# [Task description]
Of the lines below, report only those that contain "topnav".

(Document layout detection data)
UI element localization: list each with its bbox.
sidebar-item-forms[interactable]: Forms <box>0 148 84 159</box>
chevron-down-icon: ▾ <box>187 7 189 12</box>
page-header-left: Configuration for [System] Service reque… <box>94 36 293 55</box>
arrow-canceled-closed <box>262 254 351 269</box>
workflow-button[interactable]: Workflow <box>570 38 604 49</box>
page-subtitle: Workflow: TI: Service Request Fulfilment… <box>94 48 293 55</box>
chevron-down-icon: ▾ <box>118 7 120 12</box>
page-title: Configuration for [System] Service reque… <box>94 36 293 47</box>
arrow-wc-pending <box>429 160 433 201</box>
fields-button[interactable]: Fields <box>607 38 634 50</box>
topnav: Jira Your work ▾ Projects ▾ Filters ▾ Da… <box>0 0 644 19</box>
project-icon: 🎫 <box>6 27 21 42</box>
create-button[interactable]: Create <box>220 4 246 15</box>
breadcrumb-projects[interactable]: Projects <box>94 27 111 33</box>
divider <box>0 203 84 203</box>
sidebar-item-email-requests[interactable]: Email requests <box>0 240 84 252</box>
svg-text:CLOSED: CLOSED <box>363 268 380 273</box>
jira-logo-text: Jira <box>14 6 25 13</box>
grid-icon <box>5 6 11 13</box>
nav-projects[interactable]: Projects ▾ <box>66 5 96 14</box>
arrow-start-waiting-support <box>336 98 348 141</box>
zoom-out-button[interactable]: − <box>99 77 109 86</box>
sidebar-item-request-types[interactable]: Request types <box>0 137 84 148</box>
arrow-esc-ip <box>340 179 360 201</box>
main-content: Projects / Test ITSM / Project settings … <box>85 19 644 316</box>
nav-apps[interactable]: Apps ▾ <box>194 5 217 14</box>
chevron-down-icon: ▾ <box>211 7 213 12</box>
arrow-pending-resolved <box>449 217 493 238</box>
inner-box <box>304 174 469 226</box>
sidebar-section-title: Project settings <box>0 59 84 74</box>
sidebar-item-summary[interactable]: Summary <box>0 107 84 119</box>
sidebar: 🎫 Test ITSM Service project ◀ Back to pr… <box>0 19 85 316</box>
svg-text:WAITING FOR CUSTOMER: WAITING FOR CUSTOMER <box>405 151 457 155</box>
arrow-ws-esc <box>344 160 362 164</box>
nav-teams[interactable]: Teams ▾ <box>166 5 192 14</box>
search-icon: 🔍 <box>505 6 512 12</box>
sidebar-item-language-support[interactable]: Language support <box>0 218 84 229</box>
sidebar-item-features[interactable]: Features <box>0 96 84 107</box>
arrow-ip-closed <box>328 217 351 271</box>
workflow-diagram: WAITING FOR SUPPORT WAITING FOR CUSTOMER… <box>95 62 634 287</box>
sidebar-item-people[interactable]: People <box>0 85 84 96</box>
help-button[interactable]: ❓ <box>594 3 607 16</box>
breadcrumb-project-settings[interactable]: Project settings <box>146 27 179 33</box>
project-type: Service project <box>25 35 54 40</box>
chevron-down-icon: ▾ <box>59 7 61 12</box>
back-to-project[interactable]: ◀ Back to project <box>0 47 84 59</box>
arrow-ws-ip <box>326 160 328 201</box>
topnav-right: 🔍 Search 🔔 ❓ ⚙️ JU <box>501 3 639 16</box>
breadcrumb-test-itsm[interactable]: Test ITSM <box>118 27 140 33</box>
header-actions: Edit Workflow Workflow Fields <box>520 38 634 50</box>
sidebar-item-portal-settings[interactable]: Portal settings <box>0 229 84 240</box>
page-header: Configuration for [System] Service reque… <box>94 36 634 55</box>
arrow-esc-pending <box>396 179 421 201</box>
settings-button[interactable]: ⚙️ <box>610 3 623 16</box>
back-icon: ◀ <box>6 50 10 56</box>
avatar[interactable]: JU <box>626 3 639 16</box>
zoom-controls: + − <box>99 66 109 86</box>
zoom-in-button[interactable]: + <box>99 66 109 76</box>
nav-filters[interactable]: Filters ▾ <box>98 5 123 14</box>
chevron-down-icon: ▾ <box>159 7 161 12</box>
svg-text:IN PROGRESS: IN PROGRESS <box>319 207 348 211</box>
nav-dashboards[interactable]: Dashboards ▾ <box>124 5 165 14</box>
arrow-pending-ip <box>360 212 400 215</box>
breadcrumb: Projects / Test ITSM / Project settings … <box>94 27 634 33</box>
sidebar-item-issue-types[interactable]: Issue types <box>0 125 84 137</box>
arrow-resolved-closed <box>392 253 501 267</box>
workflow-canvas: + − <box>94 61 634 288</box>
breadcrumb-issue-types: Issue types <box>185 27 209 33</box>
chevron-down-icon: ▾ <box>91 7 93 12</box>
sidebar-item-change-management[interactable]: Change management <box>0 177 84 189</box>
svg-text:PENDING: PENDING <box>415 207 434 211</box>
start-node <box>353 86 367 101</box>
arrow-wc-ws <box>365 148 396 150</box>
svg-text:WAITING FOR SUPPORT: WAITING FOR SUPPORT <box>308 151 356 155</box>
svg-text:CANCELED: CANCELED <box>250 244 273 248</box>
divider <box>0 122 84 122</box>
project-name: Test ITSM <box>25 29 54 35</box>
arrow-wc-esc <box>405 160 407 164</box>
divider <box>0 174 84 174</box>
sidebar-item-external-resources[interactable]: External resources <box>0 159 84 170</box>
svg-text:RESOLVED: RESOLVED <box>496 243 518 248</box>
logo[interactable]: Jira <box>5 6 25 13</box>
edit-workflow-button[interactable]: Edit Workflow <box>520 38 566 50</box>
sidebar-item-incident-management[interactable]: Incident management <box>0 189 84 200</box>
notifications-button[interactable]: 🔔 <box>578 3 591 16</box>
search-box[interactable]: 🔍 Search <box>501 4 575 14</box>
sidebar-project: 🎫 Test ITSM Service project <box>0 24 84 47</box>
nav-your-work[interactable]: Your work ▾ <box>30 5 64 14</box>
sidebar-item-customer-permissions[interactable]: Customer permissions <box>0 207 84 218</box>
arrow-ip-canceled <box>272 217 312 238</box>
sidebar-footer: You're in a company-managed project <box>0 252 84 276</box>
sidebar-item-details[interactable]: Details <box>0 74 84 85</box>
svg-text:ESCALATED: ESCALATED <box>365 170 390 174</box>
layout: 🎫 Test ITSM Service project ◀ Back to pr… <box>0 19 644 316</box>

# [Answer to the exercise]
topnav: Jira Your work ▾ Projects ▾ Filters ▾ Da… <box>0 0 644 19</box>
topnav-right: 🔍 Search 🔔 ❓ ⚙️ JU <box>501 3 639 16</box>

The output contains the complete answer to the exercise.